[Work request] Scanning the entries below, copy every line that contains the word "fonctionnement".

[Study material]
===

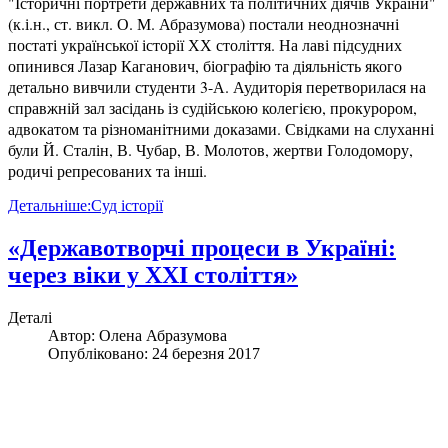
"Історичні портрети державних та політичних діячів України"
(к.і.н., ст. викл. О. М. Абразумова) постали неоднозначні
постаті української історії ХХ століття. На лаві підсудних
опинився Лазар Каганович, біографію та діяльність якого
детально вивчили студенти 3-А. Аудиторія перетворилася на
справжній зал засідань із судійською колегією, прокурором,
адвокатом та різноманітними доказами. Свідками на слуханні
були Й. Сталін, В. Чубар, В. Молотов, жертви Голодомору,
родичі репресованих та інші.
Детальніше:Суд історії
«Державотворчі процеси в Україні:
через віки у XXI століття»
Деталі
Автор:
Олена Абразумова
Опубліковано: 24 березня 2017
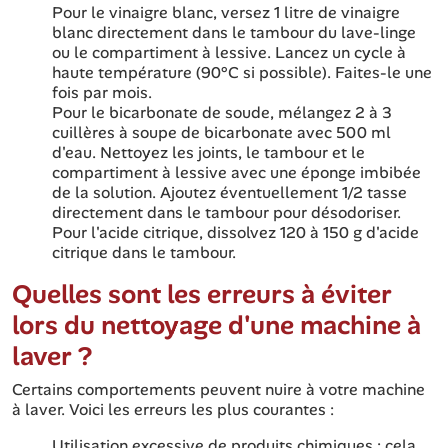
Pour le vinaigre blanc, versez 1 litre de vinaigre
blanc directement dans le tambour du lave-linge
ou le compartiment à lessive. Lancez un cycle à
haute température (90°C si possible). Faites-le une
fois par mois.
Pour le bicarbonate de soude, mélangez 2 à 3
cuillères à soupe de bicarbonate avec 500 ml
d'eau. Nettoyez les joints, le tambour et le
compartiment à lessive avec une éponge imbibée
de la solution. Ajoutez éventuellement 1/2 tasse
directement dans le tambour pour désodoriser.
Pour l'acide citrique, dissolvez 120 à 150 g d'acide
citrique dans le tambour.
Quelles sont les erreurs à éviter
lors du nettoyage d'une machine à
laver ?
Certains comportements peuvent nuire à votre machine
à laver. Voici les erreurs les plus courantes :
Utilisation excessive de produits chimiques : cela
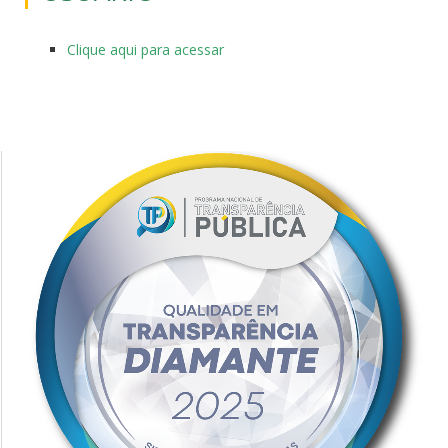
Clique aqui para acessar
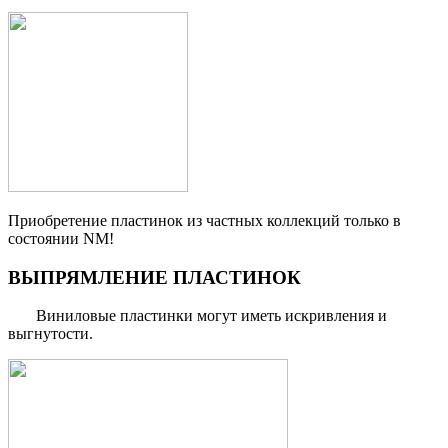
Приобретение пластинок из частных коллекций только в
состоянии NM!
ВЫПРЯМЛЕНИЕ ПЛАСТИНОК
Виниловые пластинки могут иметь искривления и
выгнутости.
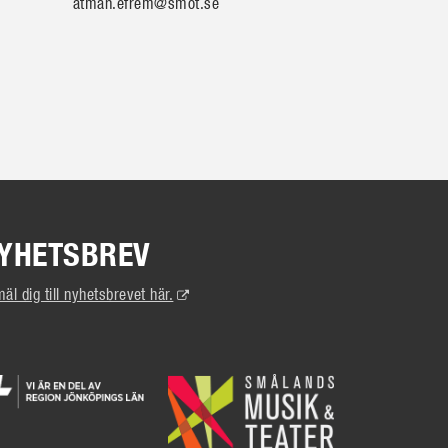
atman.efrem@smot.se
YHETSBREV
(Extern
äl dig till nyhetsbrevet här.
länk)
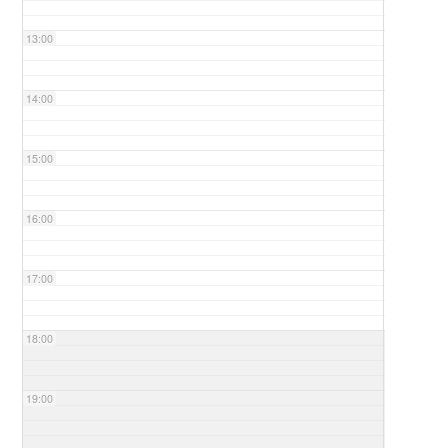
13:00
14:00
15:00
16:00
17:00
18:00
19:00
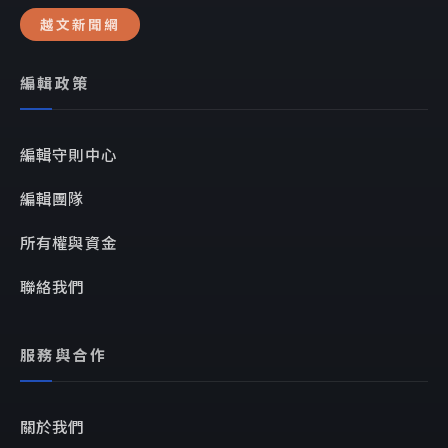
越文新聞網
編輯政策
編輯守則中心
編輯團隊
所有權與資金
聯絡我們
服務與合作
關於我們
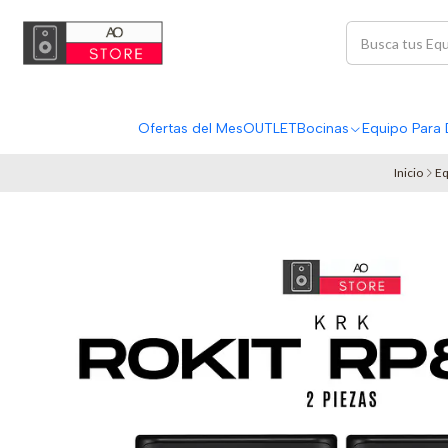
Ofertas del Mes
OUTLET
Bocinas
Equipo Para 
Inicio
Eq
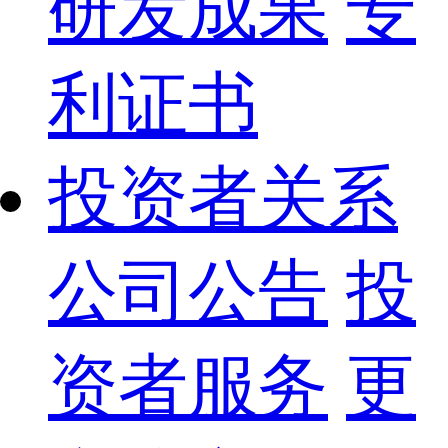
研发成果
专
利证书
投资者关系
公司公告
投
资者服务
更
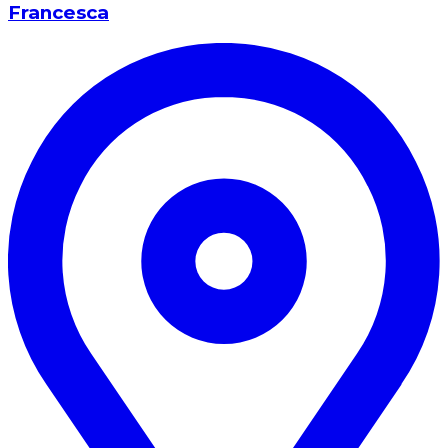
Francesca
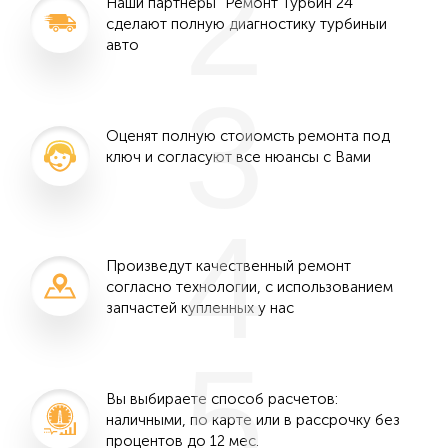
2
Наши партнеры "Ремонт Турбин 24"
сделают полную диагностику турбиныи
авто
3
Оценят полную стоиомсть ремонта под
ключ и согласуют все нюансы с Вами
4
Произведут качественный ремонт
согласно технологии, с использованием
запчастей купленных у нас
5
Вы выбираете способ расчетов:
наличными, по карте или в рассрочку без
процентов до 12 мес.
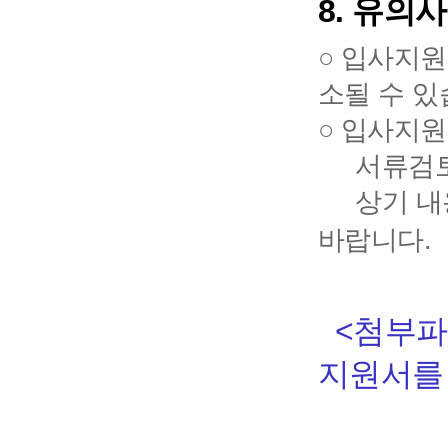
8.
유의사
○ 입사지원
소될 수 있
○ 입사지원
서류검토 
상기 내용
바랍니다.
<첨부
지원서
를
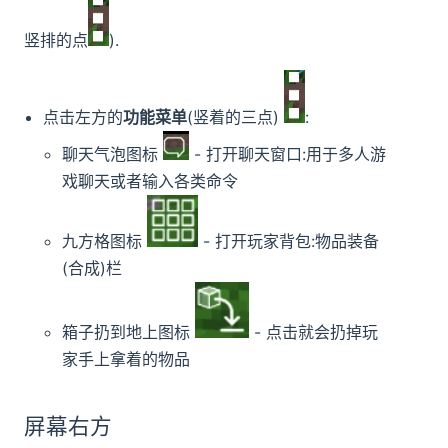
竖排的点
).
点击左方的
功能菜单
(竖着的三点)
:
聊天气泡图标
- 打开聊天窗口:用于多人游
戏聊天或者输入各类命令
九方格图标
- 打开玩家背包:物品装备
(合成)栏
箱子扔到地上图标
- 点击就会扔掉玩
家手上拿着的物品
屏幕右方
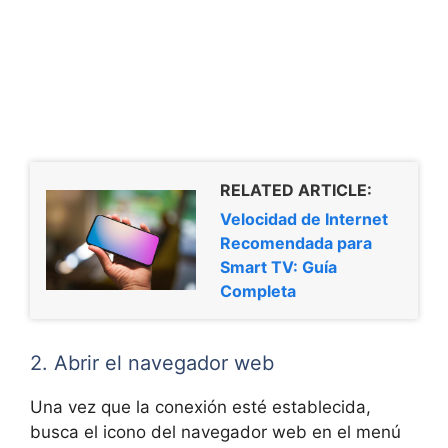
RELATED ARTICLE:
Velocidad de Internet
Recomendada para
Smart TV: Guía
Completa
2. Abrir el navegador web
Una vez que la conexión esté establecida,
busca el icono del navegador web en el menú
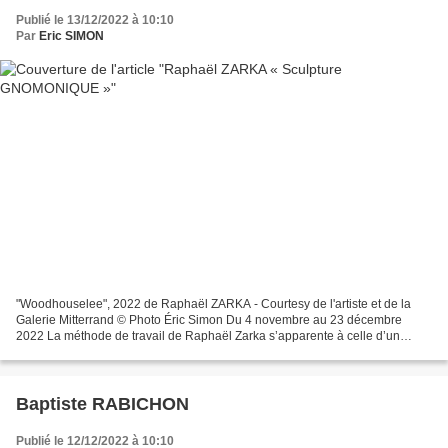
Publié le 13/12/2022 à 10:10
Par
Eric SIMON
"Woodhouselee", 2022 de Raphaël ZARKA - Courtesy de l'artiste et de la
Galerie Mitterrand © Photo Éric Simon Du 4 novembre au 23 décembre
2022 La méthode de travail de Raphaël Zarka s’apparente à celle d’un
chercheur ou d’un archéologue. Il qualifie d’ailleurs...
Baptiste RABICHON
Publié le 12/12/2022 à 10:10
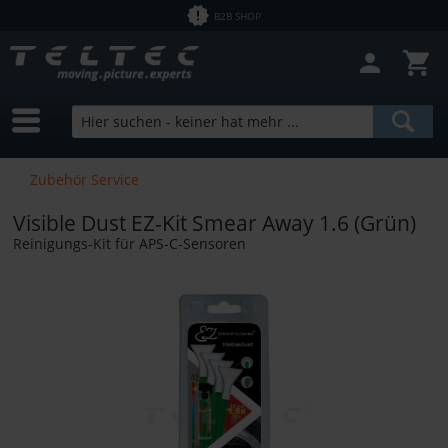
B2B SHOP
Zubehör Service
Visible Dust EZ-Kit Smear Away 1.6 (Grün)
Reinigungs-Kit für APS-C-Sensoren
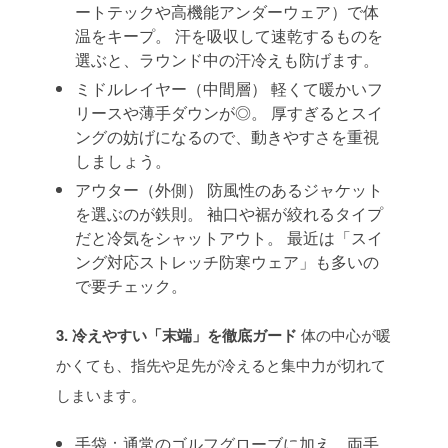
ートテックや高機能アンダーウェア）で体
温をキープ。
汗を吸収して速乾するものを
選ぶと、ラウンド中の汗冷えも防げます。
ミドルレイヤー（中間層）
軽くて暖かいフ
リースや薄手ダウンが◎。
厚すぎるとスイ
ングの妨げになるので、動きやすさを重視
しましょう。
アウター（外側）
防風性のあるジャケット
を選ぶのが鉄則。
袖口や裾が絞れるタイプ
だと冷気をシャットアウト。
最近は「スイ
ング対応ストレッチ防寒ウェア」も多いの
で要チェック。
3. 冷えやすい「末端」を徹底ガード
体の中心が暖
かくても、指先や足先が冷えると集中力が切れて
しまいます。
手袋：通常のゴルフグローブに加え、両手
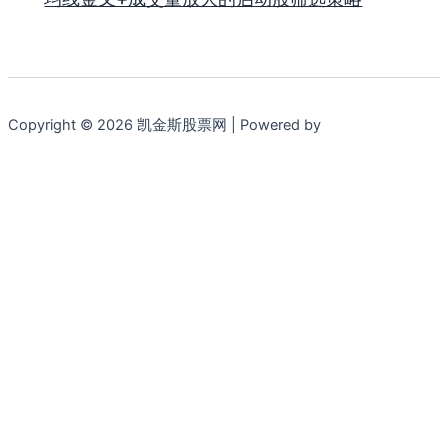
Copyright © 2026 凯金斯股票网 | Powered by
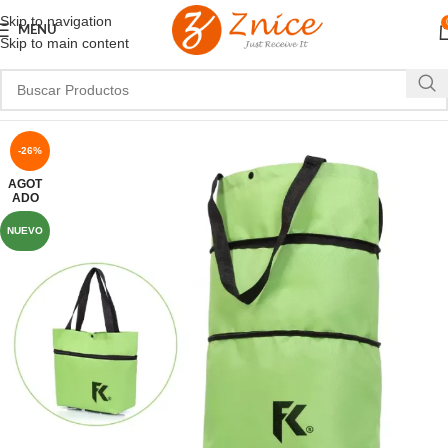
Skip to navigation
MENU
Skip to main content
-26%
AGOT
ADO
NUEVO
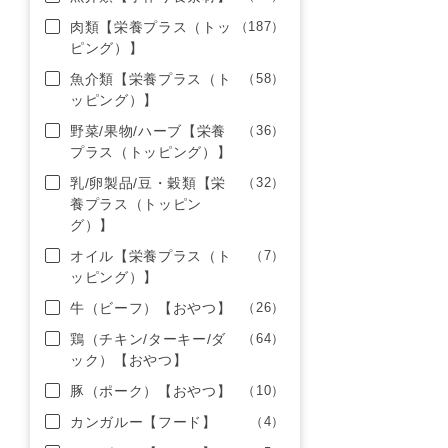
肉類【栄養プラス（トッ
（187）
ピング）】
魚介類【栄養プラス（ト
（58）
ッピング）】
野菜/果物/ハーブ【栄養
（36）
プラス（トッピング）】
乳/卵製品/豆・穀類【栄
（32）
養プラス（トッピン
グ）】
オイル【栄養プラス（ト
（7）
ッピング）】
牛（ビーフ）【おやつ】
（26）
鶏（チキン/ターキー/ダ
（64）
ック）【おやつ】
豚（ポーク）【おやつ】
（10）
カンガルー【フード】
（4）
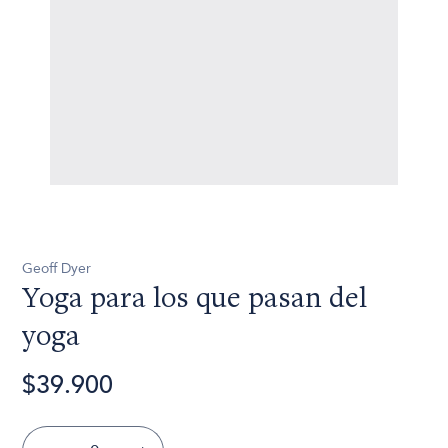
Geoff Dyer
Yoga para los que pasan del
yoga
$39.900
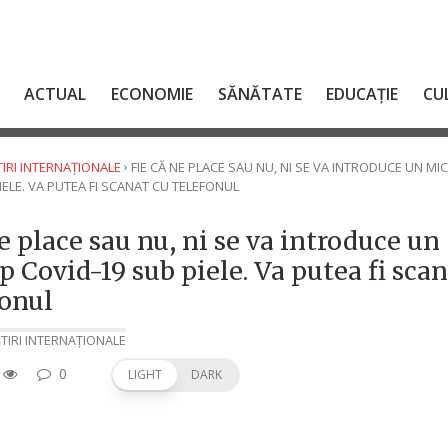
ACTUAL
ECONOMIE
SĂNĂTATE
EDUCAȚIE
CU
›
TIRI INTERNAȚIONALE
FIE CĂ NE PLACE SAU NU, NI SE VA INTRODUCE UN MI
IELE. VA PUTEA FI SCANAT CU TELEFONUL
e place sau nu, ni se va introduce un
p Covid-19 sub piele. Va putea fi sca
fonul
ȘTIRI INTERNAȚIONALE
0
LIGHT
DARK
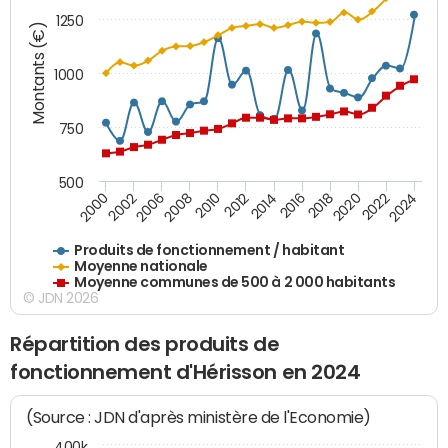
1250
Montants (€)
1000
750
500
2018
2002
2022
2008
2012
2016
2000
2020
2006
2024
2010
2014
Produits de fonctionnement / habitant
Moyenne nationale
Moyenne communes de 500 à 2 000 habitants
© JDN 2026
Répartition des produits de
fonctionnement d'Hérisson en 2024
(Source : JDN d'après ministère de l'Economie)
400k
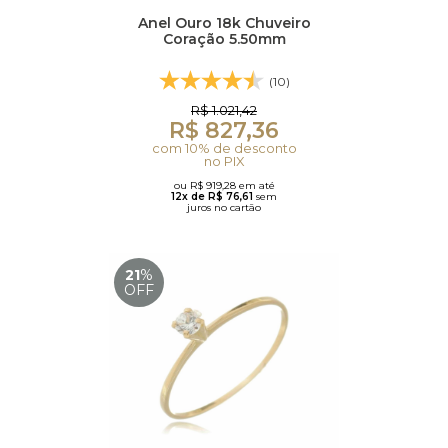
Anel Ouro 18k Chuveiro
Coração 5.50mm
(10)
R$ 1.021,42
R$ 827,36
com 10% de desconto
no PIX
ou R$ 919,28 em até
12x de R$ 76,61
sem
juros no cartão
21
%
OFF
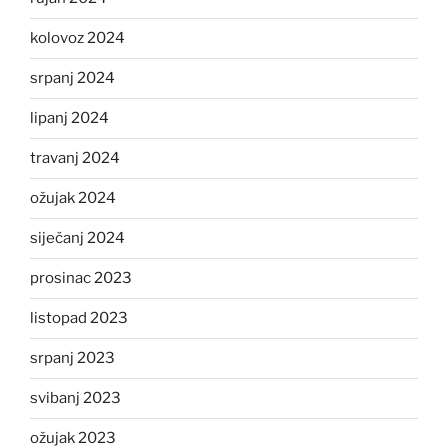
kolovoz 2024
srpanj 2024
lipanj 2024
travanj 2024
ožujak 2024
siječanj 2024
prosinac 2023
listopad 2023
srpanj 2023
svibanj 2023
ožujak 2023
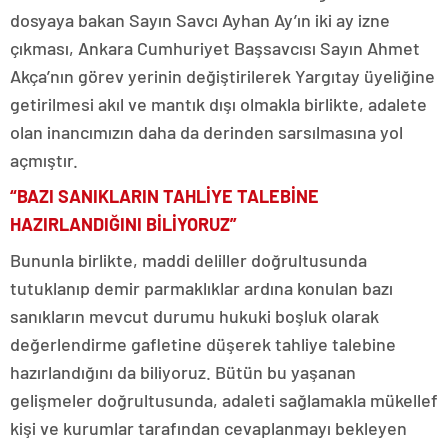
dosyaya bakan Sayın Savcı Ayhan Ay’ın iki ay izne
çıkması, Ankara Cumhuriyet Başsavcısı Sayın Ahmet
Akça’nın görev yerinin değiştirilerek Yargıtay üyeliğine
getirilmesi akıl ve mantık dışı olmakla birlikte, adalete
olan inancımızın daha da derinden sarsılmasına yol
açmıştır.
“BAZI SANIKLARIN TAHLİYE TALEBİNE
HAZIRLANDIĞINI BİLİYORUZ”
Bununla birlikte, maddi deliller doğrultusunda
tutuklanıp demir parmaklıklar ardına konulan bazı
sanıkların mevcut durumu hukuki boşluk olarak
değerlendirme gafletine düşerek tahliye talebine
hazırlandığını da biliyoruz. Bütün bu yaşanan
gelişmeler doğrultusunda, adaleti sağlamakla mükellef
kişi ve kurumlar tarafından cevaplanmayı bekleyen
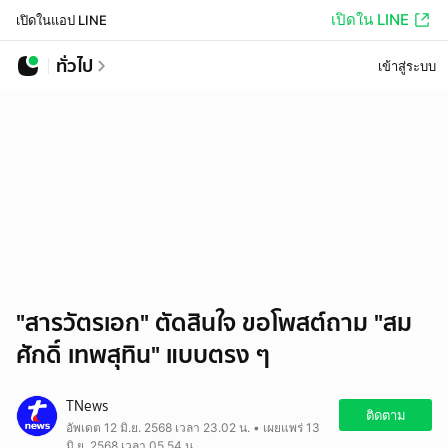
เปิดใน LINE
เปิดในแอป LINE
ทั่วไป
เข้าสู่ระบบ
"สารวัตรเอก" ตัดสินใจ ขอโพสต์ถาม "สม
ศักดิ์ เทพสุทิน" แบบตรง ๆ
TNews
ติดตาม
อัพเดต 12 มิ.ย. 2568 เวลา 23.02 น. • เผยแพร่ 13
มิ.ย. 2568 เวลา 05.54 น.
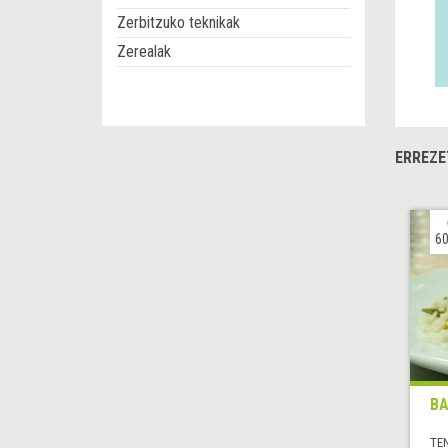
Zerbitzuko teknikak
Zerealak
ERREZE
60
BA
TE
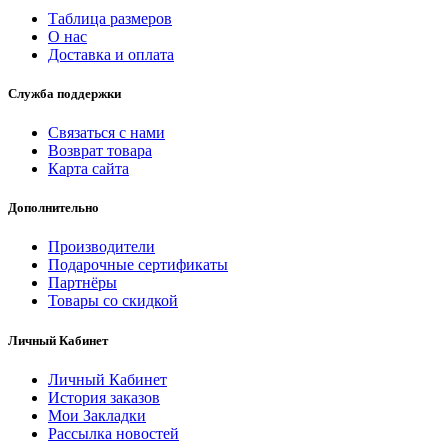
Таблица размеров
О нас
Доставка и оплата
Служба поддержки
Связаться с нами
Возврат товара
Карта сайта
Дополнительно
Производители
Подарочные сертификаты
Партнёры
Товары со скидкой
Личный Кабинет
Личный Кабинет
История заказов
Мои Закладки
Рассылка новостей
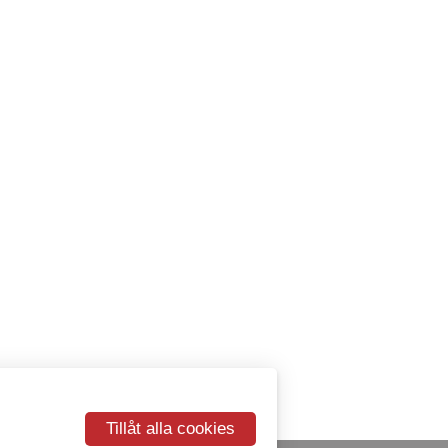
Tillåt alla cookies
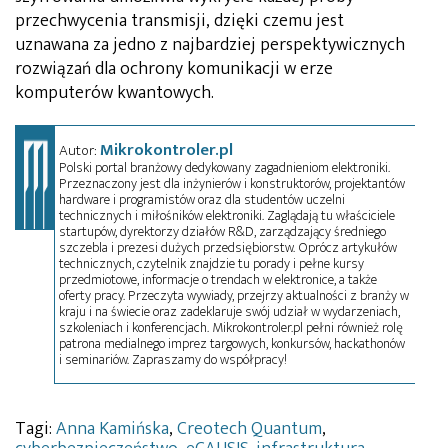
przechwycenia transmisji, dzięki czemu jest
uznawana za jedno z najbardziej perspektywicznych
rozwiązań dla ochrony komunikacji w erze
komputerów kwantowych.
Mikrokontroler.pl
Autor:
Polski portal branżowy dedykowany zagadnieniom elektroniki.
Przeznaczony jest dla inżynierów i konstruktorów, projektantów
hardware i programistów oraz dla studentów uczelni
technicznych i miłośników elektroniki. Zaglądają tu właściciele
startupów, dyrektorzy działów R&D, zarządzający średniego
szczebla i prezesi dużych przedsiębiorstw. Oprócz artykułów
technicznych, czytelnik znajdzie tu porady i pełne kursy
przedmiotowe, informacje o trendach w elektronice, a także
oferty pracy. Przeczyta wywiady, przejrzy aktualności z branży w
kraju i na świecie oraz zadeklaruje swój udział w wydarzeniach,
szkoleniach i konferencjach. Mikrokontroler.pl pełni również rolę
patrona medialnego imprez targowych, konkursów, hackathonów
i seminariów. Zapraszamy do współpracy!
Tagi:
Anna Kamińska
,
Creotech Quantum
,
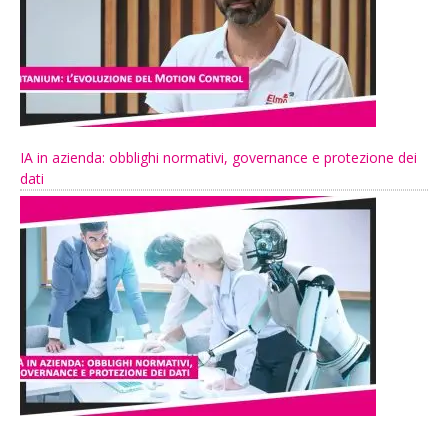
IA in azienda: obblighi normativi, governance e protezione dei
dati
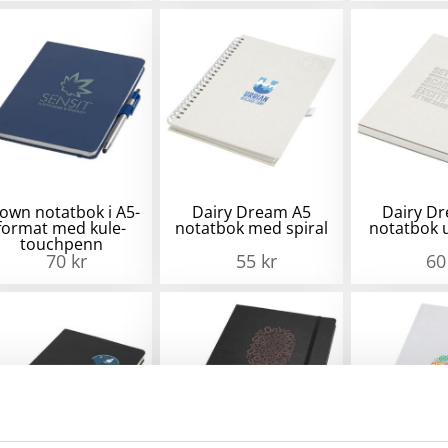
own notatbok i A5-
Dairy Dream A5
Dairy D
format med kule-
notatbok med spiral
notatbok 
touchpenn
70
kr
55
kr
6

===

[Exercise response]
Produits de fonctionnement / habitant
fonctionnement d'Hérisson en 2024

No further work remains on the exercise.